To study the optimal conditions for both char burnout and NOx emission, six cases were considered in the CFD simulation for adjusting the air operating conditions of the boiler after validation using the reference case. Case R is the reference case that is based on the actual operating conditions (Table 5). The total air required for case R was 105.91 kg/s of combustion air with excess air of 15%. This includes 20, 40, and 25% of primary, secondary, and tertiary air, respectively, and 15% of total over-fired air (OFA). The combustion process is influenced by the interaction of available oxygen and fuel,34 which affects the char burnout and NO emission in the furnace zone, particularly in the burner zone. To evaluate this interaction, the effect of air distribution between the secondary and tertiary air was conducted. The adjustment of the secondary air ratio from 30% in case 1 to 40% in case R and to 50% in case 2 of total air was implemented (Table 6). Holtmeyer et al.35 compared different biomass particle sizes and their effects on the flame structure and length. The results showed that an increase in the volatile fraction resulted in an increase in the flame length near the burner zone. This further had a considerable effect on the thermal-NO formation. In this study, the biomass particle input with a wide range of particle size distribution and input position was influenced by the burnout time of each particle size and char burnout. Therefore, the position of the burner standby or burner active (Table 6) is considered, such as BNR A standby (A standby) (case 3), BNR B standby (B standby) (case R), BNR C standby (C standby) (case 4), and BNR D standby (D standby) (case 5), which is known to be effective in the reduction of fuel NOx formation and increasing high char conversion.

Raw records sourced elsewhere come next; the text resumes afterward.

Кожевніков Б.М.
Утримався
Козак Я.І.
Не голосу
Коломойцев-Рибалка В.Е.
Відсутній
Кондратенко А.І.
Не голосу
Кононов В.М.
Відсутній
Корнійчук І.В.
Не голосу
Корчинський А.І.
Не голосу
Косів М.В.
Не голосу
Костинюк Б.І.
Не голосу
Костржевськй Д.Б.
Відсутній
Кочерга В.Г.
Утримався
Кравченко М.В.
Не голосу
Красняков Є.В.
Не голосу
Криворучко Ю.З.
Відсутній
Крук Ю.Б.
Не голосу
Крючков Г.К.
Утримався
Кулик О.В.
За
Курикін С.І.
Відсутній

Table 5. Operating Conditions of the Reference Case.

input conditions values/description
biomass inlet, kg/s 20.0508 kg/s through 12 primary ports
operating conditions total air inlet for each burner 8.8254 kg/s with excess air 15% and primary/secondary/tertiary/OFA ratio = 20/40/25/15%.
  Three burner rows A, C, and D active and B standby

Table 6. Operating Conditions at Six Cases.

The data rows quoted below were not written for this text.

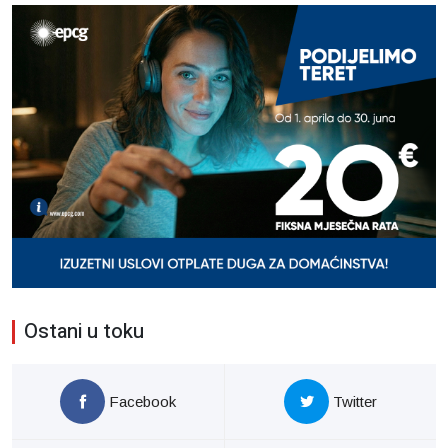
Ostani u toku
Facebook
Twitter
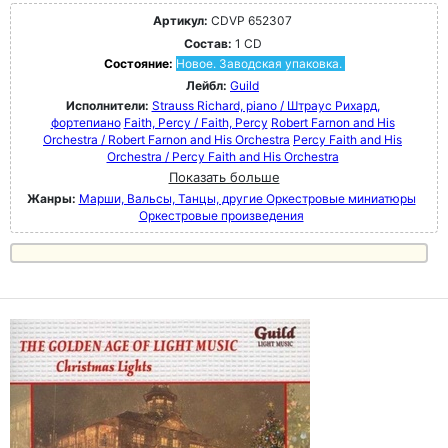
Артикул:
CDVP 652307
Состав:
1 CD
Состояние:
Новое. Заводская упаковка.
Лейбл:
Guild
Исполнители:
Strauss Richard, piano / Штраус Рихард,
фортепиано
Faith, Percy / Faith, Percy
Robert Farnon and His
Orchestra / Robert Farnon and His Orchestra
Percy Faith and His
Orchestra / Percy Faith and His Orchestra
Показать больше
Жанры:
Марши, Вальсы, Танцы, другие Оркестровые миниатюры
Оркестровые произведения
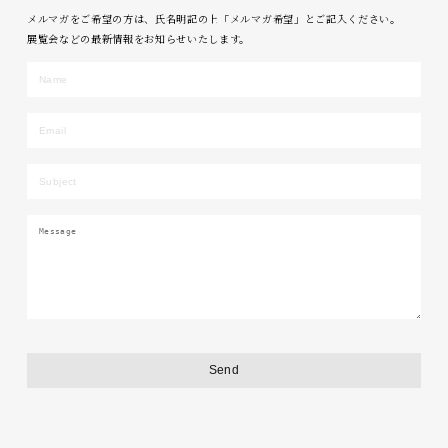
メルマガをご希望の方は、氏名明記の上「メルマガ希望」とご記入ください。
展覧会などの最新情報をお知らせいたします。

case OFA, % PA, % SA, % description
thermal input 395.27 MWth (constant)
R 15 20 40 burner B standby
ARA:ARC:ARD (1:1:1)
1 15 15 30 influence of secondary air ratio
2 15 25 50 burner B standby
3       burner A standby
ARB:ARC:ARD (1:1:1)
4 15 20 40 burner C standby
ARA:ARB:ARD (1:1:1)
5       burner D standby
ARA:ARB:ARC (1:1:1)

4.2. Influence of Secondary Air Ratio on Char Conversion and NOx Emission

The influence of the secondary air was considered under burner B row standby conditions. The primary air and sample from the three rows of the swirling burners were fed into the boiler furnace, as shown in Figure 5. The opposing jets of the flame on each side of the wall furnace formed a cone fireball. The swirling air caused a stagnant vortex flow in the boiler furnace, thereby resulting in large biomass particles falling off the hopper owing to gravity.

Figure 5.

Figure 5

High-temperature contour and average and deviation temperatures in the horizontal cross section for (a) case 1-SA30%, (b) case R-SA40%, (c) case 2-SA50%, and (d) the volatile and char burnout rates.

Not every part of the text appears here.